[TASK STATEMENT]:
The answer must be an exact restatement of all the data.

┌──

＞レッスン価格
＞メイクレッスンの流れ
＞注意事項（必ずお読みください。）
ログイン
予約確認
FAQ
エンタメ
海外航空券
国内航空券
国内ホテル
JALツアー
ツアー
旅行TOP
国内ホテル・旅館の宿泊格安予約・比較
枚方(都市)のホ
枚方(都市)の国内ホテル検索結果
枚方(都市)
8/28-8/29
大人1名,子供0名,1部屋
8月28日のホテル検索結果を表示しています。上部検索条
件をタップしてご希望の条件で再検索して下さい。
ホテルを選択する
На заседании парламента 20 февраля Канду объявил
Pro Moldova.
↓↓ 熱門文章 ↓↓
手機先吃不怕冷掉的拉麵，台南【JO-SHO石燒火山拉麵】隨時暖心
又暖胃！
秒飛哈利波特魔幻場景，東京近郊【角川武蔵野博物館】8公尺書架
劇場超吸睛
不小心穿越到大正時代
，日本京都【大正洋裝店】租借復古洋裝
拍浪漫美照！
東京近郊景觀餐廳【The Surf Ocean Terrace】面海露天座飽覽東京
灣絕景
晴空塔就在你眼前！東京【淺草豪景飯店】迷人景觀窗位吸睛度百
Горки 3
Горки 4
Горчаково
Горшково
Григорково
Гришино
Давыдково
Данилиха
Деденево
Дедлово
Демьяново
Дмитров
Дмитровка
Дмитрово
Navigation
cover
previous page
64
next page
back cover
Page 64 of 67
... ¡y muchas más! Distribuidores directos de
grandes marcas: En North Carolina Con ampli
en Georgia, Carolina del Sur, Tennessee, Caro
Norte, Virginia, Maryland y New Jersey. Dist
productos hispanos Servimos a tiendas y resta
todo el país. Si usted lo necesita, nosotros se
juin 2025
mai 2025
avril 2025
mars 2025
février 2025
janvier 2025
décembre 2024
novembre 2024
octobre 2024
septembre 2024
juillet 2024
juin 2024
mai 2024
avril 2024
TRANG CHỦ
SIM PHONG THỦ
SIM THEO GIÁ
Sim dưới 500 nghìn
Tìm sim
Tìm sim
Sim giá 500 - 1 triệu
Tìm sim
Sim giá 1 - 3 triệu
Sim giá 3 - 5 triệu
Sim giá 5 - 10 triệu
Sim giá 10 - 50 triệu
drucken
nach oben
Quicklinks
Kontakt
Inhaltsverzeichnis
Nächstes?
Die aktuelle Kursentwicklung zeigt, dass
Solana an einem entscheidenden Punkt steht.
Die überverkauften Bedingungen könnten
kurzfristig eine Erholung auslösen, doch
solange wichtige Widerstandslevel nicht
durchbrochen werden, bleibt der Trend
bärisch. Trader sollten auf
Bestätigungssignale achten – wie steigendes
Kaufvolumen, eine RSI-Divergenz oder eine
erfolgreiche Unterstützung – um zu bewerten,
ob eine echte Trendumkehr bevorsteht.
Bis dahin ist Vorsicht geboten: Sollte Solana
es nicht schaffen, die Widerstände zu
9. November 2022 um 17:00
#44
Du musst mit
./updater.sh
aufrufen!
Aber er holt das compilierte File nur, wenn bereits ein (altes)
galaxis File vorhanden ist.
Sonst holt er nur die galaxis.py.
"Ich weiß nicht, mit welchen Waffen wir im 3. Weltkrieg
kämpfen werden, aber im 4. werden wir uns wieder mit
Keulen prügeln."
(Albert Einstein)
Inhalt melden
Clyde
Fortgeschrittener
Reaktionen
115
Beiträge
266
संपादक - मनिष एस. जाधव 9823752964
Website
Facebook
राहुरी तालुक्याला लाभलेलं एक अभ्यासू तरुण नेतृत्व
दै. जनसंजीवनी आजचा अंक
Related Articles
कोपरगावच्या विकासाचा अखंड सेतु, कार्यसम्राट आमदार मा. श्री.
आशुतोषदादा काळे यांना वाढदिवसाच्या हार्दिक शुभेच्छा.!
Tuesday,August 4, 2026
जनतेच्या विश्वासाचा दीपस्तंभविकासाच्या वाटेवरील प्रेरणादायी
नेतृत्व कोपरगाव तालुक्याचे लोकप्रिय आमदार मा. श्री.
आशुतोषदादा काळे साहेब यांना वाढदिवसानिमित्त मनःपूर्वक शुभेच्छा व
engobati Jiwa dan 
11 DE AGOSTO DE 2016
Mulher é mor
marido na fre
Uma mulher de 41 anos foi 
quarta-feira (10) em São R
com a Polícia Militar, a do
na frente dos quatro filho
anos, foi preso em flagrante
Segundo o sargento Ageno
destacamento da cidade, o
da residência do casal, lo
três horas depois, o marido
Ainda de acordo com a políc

└──

[OUTPUT OF THE TASK]:
＞レッスン価格
＞メイクレッスンの流れ
＞注意事項（必ずお読みください。）
ログイン
予約確認
FAQ
エンタメ
海外航空券
国内航空券
国内ホテル
JALツアー
ツアー
旅行TOP
国内ホテル・旅館の宿泊格安予約・比較
枚方(都市)のホ
枚方(都市)の国内ホテル検索結果
枚方(都市)
8/28-8/29
大人1名,子供0名,1部屋
8月28日のホテル検索結果を表示しています。上部検索条
件をタップしてご希望の条件で再検索して下さい。
ホテルを選択する
На заседании парламента 20 февраля Канду объявил
Pro Moldova.
↓↓ 熱門文章 ↓↓
手機先吃不怕冷掉的拉麵，台南【JO-SHO石燒火山拉麵】隨時暖心
又暖胃！
秒飛哈利波特魔幻場景，東京近郊【角川武蔵野博物館】8公尺書架
劇場超吸睛
不小心穿越到大正時代
，日本京都【大正洋裝店】租借復古洋裝
拍浪漫美照！
東京近郊景觀餐廳【The Surf Ocean Terrace】面海露天座飽覽東京
灣絕景
晴空塔就在你眼前！東京【淺草豪景飯店】迷人景觀窗位吸睛度百
Горки 3
Горки 4
Горчаково
Горшково
Григорково
Гришино
Давыдково
Данилиха
Деденево
Дедлово
Демьяново
Дмитров
Дмитровка
Дмитрово
Navigation
cover
previous page
64
next page
back cover
Page 64 of 67
... ¡y muchas más! Distribuidores directos de
grandes marcas: En North Carolina Con ampli
en Georgia, Carolina del Sur, Tennessee, Caro
Norte, Virginia, Maryland y New Jersey. Dist
productos hispanos Servimos a tiendas y resta
todo el país. Si usted lo necesita, nosotros se
juin 2025
mai 2025
avril 2025
mars 2025
février 2025
janvier 2025
décembre 2024
novembre 2024
octobre 2024
septembre 2024
juillet 2024
juin 2024
mai 2024
avril 2024
TRANG CHỦ
SIM PHONG THỦ
SIM THEO GIÁ
Sim dưới 500 nghìn
Tìm sim
Tìm sim
Sim giá 500 - 1 triệu
Tìm sim
Sim giá 1 - 3 triệu
Sim giá 3 - 5 triệu
Sim giá 5 - 10 triệu
Sim giá 10 - 50 triệu
drucken
nach oben
Quicklinks
Kontakt
Inhaltsverzeichnis
Nächstes?
Die aktuelle Kursentwicklung zeigt, dass
Solana an einem entscheidenden Punkt steht.
Die überverkauften Bedingungen könnten
kurzfristig eine Erholung auslösen, doch
solange wichtige Widerstandslevel nicht
durchbrochen werden, bleibt der Trend
bärisch. Trader sollten auf
Bestätigungssignale achten – wie steigendes
Kaufvolumen, eine RSI-Divergenz oder eine
erfolgreiche Unterstützung – um zu bewerten,
ob eine echte Trendumkehr bevorsteht.
Bis dahin ist Vorsicht geboten: Sollte Solana
es nicht schaffen, die Widerstände zu
9. November 2022 um 17:00
#44
Du musst mit
./updater.sh
aufrufen!
Aber er holt das compilierte File nur, wenn bereits ein (altes)
galaxis File vorhanden ist.
Sonst holt er nur die galaxis.py.
"Ich weiß nicht, mit welchen Waffen wir im 3. Weltkrieg
kämpfen werden, aber im 4. werden wir uns wieder mit
Keulen prügeln."
(Albert Einstein)
Inhalt melden
Clyde
Fortgeschrittener
Reaktionen
115
Beiträge
266
संपादक - मनिष एस. जाधव 9823752964
Website
Facebook
राहुरी तालुक्याला लाभलेलं एक अभ्यासू तरुण नेतृत्व
दै. जनसंजीवनी आजचा अंक
Related Articles
कोपरगावच्या विकासाचा अखंड सेतु, कार्यसम्राट आमदार मा. श्री.
आशुतोषदादा काळे यांना वाढदिवसाच्या हार्दिक शुभेच्छा.!
Tuesday,August 4, 2026
जनतेच्या विश्वासाचा दीपस्तंभविकासाच्या वाटेवरील प्रेरणादायी
नेतृत्व कोपरगाव तालुक्याचे लोकप्रिय आमदार मा. श्री.
आशुतोषदादा काळे साहेब यांना वाढदिवसानिमित्त मनःपूर्वक शुभेच्छा व
engobati Jiwa dan 
11 DE AGOSTO DE 2016
Mulher é mor
marido na fre
Uma mulher de 41 anos foi 
quarta-feira (10) em São R
com a Polícia Militar, a do
na frente dos quatro filho
anos, foi preso em flagrante
Segundo o sargento Ageno
destacamento da cidade, o
da residência do casal, lo
três horas depois, o marido
Ainda de acordo com a políc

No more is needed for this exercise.